Before it gets here, I need to know does this desktop come with wifi built in or does it just have ethernet plugs (I'm restricted to wifi where I live)? 

If that is the case, I have to get a separate receiver that plugs into a USB port to detect the wifi.

I'd like to know before it gets here so if need be, I can get the hardware in advance.

Please shed some light on this for me, somebody


----------



## houssam_ballout

wifi it can be an ethernet adapter or USB adapter that come with desktop pc


----------



## fortyways

Could you show us a shopping cart/list of what you ordered, and the model number of the motherboard if possible?


----------



## Diabolik

Processor: Intel Core 2 Duo E8200 2.66 GHz 6 MB Cache 1333MHz FSB
Graphics Card: 512 nVIDIA GeForce 8800 GT
Motherboard: nVIDIA nForce 680i SLI MotherBoard

Is the basic info, if you need any more ask


----------



## Geoff

Most likely you will need to add a wireless card, as desktops usually only come with wired NIC's.


----------



## Diabolik

I'm probably going to get a D-link PCI card, then.


----------



## fortyways

Diabolik said:


> Motherboard: nVIDIA nForce 680i SLI MotherBoard



Yeah, no onboard WiFi on that.


----------



## oscaryu1

houssam_ballout said:


> wifi it can be an ethernet adapter or USB adapter that come with desktop pc



Ethernet adapters can't be wireless 

Wireless adapters can come in:

USB 1.1
USB 2.0
PCI

Some motherboards have onboard wireless, but yours doesn't...


----------



## Diabolik

Thank you for the fast responses, I'm going to stop by Fry's today.


----------



## Alien Ware

If it doesn't you can buy a great USB adapter to use ($60-100)
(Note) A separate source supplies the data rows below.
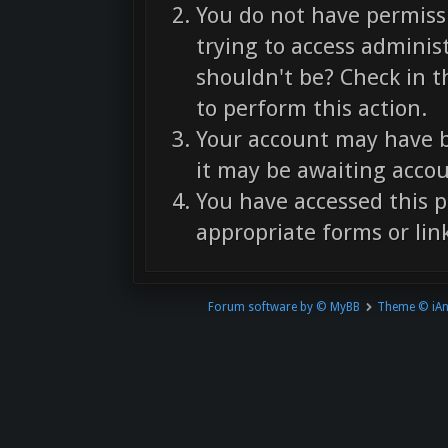
You do not have permissi
trying to access adminis
shouldn't be? Check in t
to perform this action.
Your account may have b
it may be awaiting accou
You have accessed this p
appropriate forms or link
Forum software by © MyBB
Theme © iA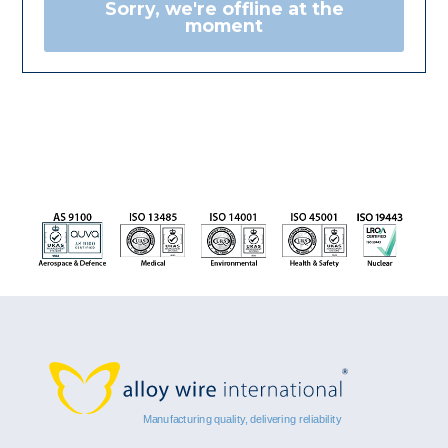
Sorry, we're offline at the
moment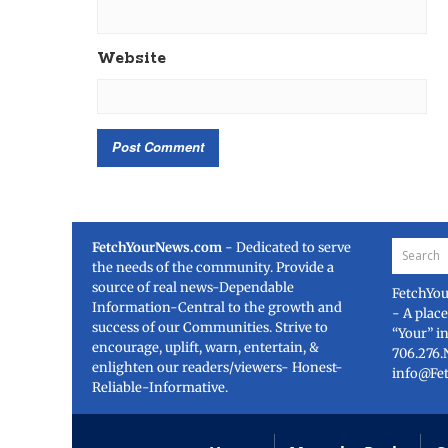
Website
FetchYourNews.com
- Dedicated to serve
the needs of the community. Provide a
source of real news-Dependable
FetchYo
Information-Central to the growth and
- A plac
success of our Communities. Strive to
“Your” i
encourage, uplift, warn, entertain, &
706.276.
enlighten our readers/viewers- Honest-
info@Fe
Reliable-Informative.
Just plug into your usb and your good


----------



## oscaryu1

Alien - I've seen USB Wireless-G adapters at my local Fry's for $14.99. I'm pretty sure there was a $5 mail in rebate with it too.


----------



## fortyways

oscaryu1 said:


> Ethernet adapters can't be wireless
> 
> Wireless adapters can come in:
> 
> USB 1.1
> USB 2.0
> PCI
> 
> Some motherboards have onboard wireless, but yours doesn't...



and PCIe.


----------



## Diabolik

Ended up getting a D-Link WDA-1320 Wireless G Desktop Adaptor. Hope it works, I should get my PC sometime next week.


----------